A common pattern in Rust is to use an inner function with fewer generic inputs to contain most of the outer function's implementation without the cost of monomorphization.
fn with_str(s: impl AsRef<str>) {
fn inner(s: &str) {
// lots of code
}
inner(s.as_ref());
}
This pattern feels pretty "noisy" and easy to resist. It adds a level of indentation to the entire function. Long function signatures have to be basically repeated. And the "first" line is (conventionally) moved to the bottom.
My understanding is that using a closure serves the same purpose, but Rust is currently not very efficient at reducing inherited generics in closures. (?) And closures mostly still have the same issues stated above.

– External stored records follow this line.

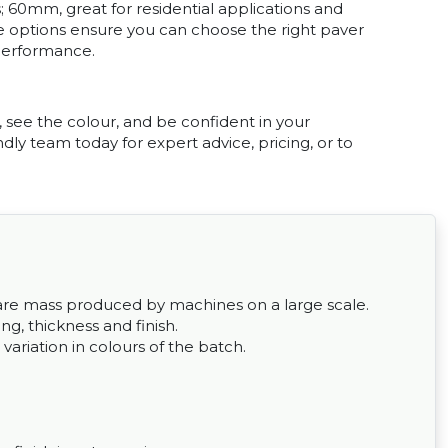
; 60mm, great for residential applications and
ze options ensure you can choose the right paver
performance.
, see the colour, and be confident in your
dly team today for expert advice, pricing, or to
ey are mass produced by machines on a large scale.
g, thickness and finish.
 variation in colours of the batch.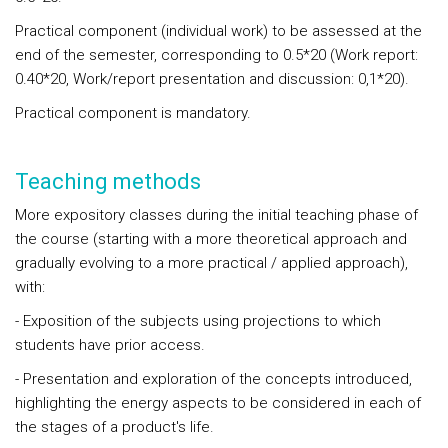
Practical component (individual work) to be assessed at the
end of the semester, corresponding to 0.5*20 (Work report:
0.40*20, Work/report presentation and discussion: 0,1*20).
Practical component is mandatory.
Teaching methods
More expository classes during the initial teaching phase of
the course (starting with a more theoretical approach and
gradually evolving to a more practical / applied approach),
with:
- Exposition of the subjects using projections to which
students have prior access.
- Presentation and exploration of the concepts introduced,
highlighting the energy aspects to be considered in each of
the stages of a product's life.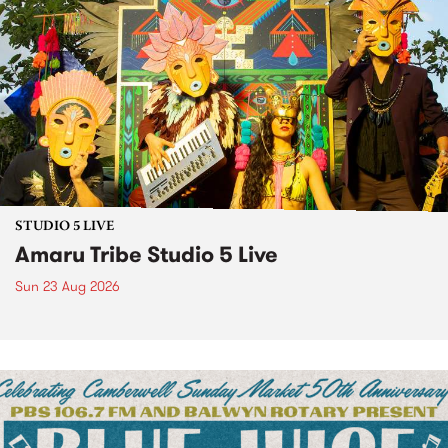
STUDIO 5 LIVE
Amaru Tribe Studio 5 Live
Sun 23 Aug 2026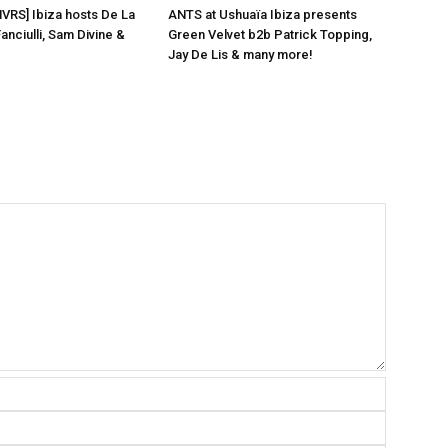
NVRS] Ibiza hosts De La
ANTS at Ushuaïa Ibiza presents
anciulli, Sam Divine &
Green Velvet b2b Patrick Topping,
Jay De Lis & many more!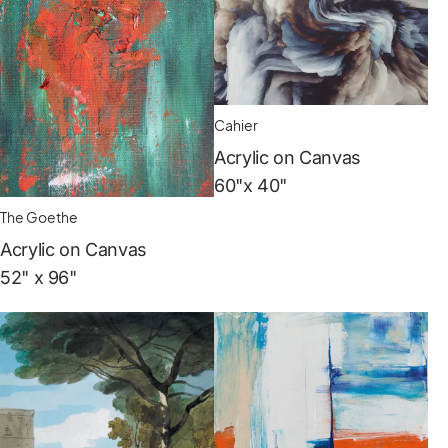
Cahier
Acrylic on Canvas
60"x 40"
The Goethe
Acrylic on Canvas
52" x 96"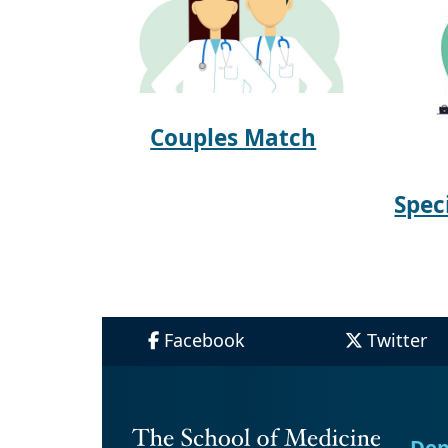
Couples Match
Spec
Facebook
Twitter
Dep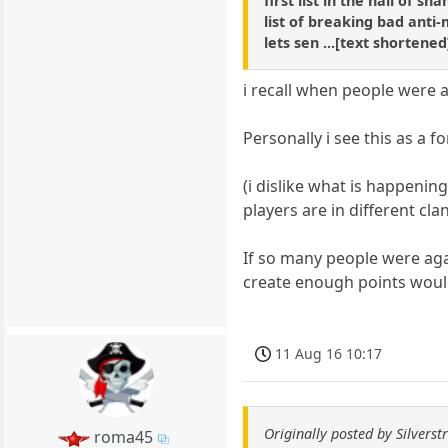
first list in the hall of s
list of breaking bad anti-
lets sen ...[text shortene
i recall when people were 
Personally i see this as a 
(i dislike what is happenin
players are in different clan
If so many people were aga
create enough points would
11 Aug 16 10:17
Originally posted by Silverstr
roma45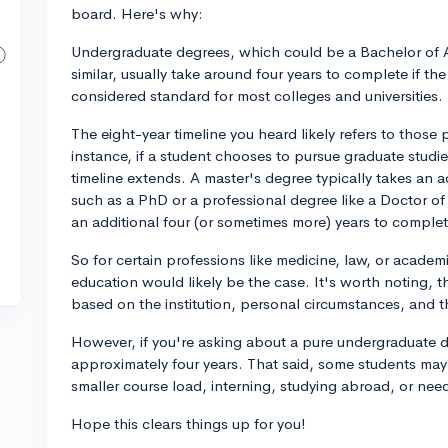
board. Here's why:
Undergraduate degrees, which could be a Bachelor of Art
similar, usually take around four years to complete if the 
considered standard for most colleges and universities.
The eight-year timeline you heard likely refers to thos
instance, if a student chooses to pursue graduate studie
timeline extends. A master's degree typically takes an 
such as a PhD or a professional degree like a Doctor of
an additional four (or sometimes more) years to complet
So for certain professions like medicine, law, or academi
education would likely be the case. It's worth noting, t
based on the institution, personal circumstances, and th
However, if you're asking about a pure undergraduate de
approximately four years. That said, some students may 
smaller course load, interning, studying abroad, or nee
Hope this clears things up for you!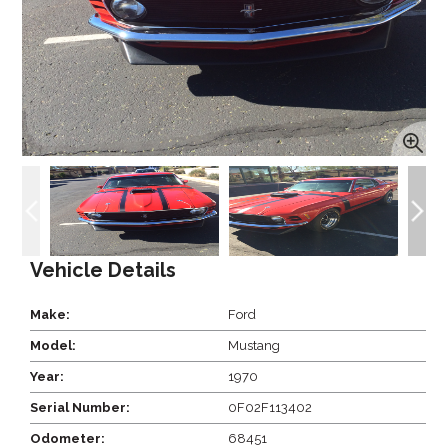
Vehicle Details
Make:
Ford
Model:
Mustang
Year:
1970
Serial Number:
0F02F113402
Odometer:
68451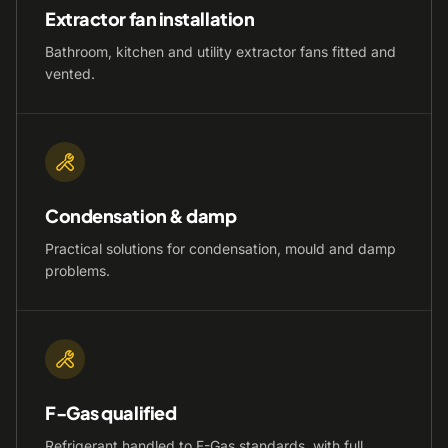
Extractor fan installation
Bathroom, kitchen and utility extractor fans fitted and
vented.
Condensation & damp
Practical solutions for condensation, mould and damp
problems.
F-Gas qualified
Refrigerant handled to F-Gas standards, with full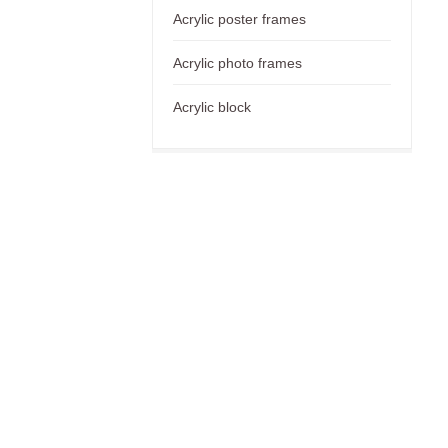
Acrylic poster frames
Acrylic photo frames
Acrylic block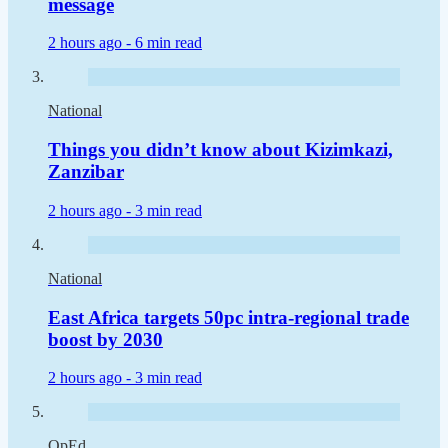
message
2 hours ago -
6 min read
National
Things you didn’t know about Kizimkazi,
Zanzibar
2 hours ago -
3 min read
National
East Africa targets 50pc intra-regional trade
boost by 2030
2 hours ago -
3 min read
OpEd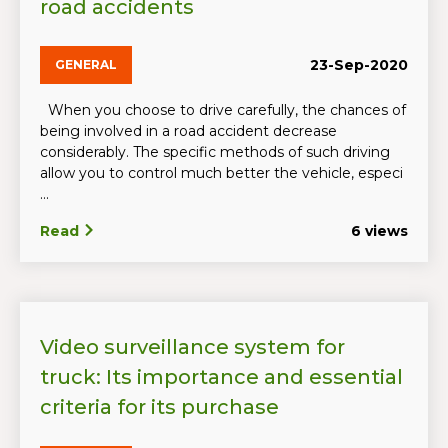
road accidents
23-Sep-2020
GENERAL
When you choose to drive carefully, the chances of
being involved in a road accident decrease
considerably. The specific methods of such driving
allow you to control much better the vehicle, especi
...
Read
6 views
Video surveillance system for
truck: Its importance and essential
criteria for its purchase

My idea is to create a syntactic sugar for this:
fn with_str(s: impl AsRef<str>) {
let s = s.as_ref();
fn_boundary! // (straw man)
dbg!(s);
// lots of code
}
You can put the marker fn_boundary!
anywhere as a statement. The remainder of the block "captures" the environment through a generated function invocation. You're code can be written in normal execution order and you don't have to write a function signature or add indentation. I suppose you could add attributes to the marker and they will be on the generated function.
And it isn't just useful for generics. There are scenarios where the first one or two lines of code are a good candidate to be inlined independently.
Maybe it is equivalent to wrapping the remainder with move || {..}()
. And so maybe this could be a proc macro, but would a compiler feature be significantly faster? I'd like to hear more informed opinions.